Someday in the field.





(LISTEN TO THE SONG WHILE READING)



It feels crazy when you turn to be thinking of happily ever after on some things that are not weighing the PROs and CONs.

I'm sorry for my random thoughts but I don't want to wait centuries for me to be spoiled. For after all, things are meant to be perished. Everything has its shelf life.

I got this line from somewhere "please stop being nice to me unless we are getting married" where is the idea of getting there? Deep inside of you need security. The other part is we're getting to enjoy things but have you ever asked me if I passed the time of enjoying. Can we jus let's keep it going when we are there?

Isn't too hard to get there?

other part is did I ever asked you? But isn't it too obvious that I want it?

I was astonished by this line in an odd way. "People who loves each other they get married". In the other perspective people loving each other calls themselves official.

Let's just say I am used to the idea of the practice of moving towards standing there and and not knowing its tuesday already and thinking its saturday.

Maybe again I'll stay in the corner drinking some margarita or martini's for a change and wait for someone who can say there and say there is a spark again.

How can some people be so dunce sometimes and believe in that he's gonna sleep with you again. What is it about sleeping with someone just for once? Well I did that for a lot of times but not seeing the other person anymore.On the contrary, I am seeing him a lot of times.

I pretend to say that my sex life is fully booked but it's a lie. So what if I want more? well it's a part of a basic need and I am a scorpio, who happens to be the most hu hum, then it froze right just there. Sorry for thge TMI peeps.

What am I talking about again? Insanity yeah. I may have a lot of stupid shit like disecting each of every part of the gestures and prolly some words but I'm closer to that thing a little thing called love? (was that that supposed to be a statement or a question? but I left a question right here.)

(LISTEN TO THE SONG WHILE READING)
Strolling down my room and I just saw a face in the the mirror and look what just I found out. Me? the same old shit. Did I ever do this to the some people? Come to think of it I commit the most crimes because I myself is the biggest culprit that I know. Maybe I just need to flush em' out and think of the right planning. I need to say, like TATA goodbye old me, Since it is a brand new day. New beginnings and it is a Monday.

Maybe it is just another twist of fingers and it just happened to be on my foot, on my right foot to be precised. Thinking that you'll come whoever you are and say "Hey I'm knocking could you just open the door because I've been here for hours" and I'll just say, "could you buy some coffee instead to make you nervous of what you have been doing". I'll make him wait because I have been doing that for quite sometime now and it took a lot of drinking bottles of vodka and beers not just coffee.

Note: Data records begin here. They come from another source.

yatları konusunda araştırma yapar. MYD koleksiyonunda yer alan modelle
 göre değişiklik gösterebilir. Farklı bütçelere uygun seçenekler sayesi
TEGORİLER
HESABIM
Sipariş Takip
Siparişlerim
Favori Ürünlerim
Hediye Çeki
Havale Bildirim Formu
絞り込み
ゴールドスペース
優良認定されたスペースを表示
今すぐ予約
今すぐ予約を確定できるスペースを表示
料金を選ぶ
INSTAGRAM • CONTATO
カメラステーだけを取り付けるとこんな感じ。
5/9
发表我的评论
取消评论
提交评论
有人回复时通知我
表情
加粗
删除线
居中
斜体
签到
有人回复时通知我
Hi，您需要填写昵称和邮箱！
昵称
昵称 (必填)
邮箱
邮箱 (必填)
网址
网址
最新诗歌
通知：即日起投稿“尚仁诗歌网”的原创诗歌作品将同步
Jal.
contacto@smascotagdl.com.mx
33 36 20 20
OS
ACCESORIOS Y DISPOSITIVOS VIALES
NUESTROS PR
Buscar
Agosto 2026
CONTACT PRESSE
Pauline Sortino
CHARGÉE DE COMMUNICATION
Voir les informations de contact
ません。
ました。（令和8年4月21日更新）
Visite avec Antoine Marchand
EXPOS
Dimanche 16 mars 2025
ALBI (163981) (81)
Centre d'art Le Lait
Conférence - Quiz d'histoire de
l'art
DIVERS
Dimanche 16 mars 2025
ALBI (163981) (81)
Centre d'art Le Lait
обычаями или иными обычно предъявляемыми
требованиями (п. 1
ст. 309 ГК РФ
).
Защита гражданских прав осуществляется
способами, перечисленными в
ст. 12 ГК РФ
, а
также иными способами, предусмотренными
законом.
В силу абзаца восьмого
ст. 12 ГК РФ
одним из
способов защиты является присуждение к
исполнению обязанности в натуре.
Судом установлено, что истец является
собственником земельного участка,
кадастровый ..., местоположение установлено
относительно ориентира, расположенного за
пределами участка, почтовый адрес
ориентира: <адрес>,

When he goes away and come back with my favorite hot chocolate from Seattle's best, I'll cry and kiss him even my mom's crazy enough to check me out and my brother who has been very protective. I will say I don't fucking care I have been waiting for him mom and brah. I'll surely let you meet them specially to my brother who just got married. He'll like you because you will realize that I had a prologue about you that you have been missed even you are not yet existing in my life,or maybe you are, but yeah you've been missed again for I foresaw you in my pillow while sleeping in your chest.

PS

hey YOU save me where ever you are. I'm drowning here.

happy endings can be just another cranky stories but let's write our own til' you come over and propose.